Clinical Investigations
Many businesses will find that clinical investigations are carried out across multiple sites, some of which are outside the UK. In these instances, manufacturers will do well to have a plan for implementation and management of investigations, in compliance with local requirements. It is likely that the MHRA will also continue to update their requirements for clinical trials in the UK.

Data Protection and Standards
New tensions are emerging between the EU and the UK concerning UK data protection rules and the EU’s General Data Protection Regulation (GDPR), suggesting that maintaining ‘equivalency’ may involve a number of different phases.

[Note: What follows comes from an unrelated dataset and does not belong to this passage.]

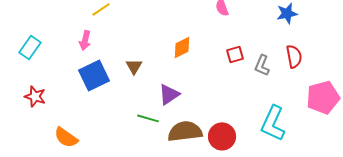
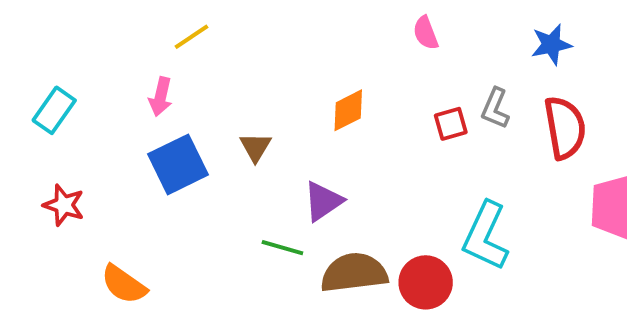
red semicircle: (294, 56) -> (565, 128), size x1.4
gray L-shape: (262, 65) -> (495, 108), moved
cyan L-shape: (273, 123) -> (486, 236), moved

Compliance with applicable standards also requires close attention; the list of designated standards for medical devices issued by the UK’s Department for Health and Social Care is based on the list of harmonised standards published in the Official Journal of the EU, which in turn are harmonised to the MDD, AIMDD and IVDD. More recently published standards, however, have not been harmonised to the latter European directives and are thus not in the UK’s designated list, despite being considered state of the art. It would be prudent for manufacturers to monitor the state-of-the-art standards and apply where applicable, rather than rely on superseded and outdated standards.

As the UK moves into a new regulatory regime, medical device manufacturers who have already invested time and resources to comply with EU MDR and IVDR can use this to attain their UKCA mark. However, a dynamic compliance environment combined with the new onus relating to export policies means that close attention needs to be paid on numerous fronts. Keeping pace with this changing environment will ensure that manufacturers face the future with confidence and do not lose important space on their markets.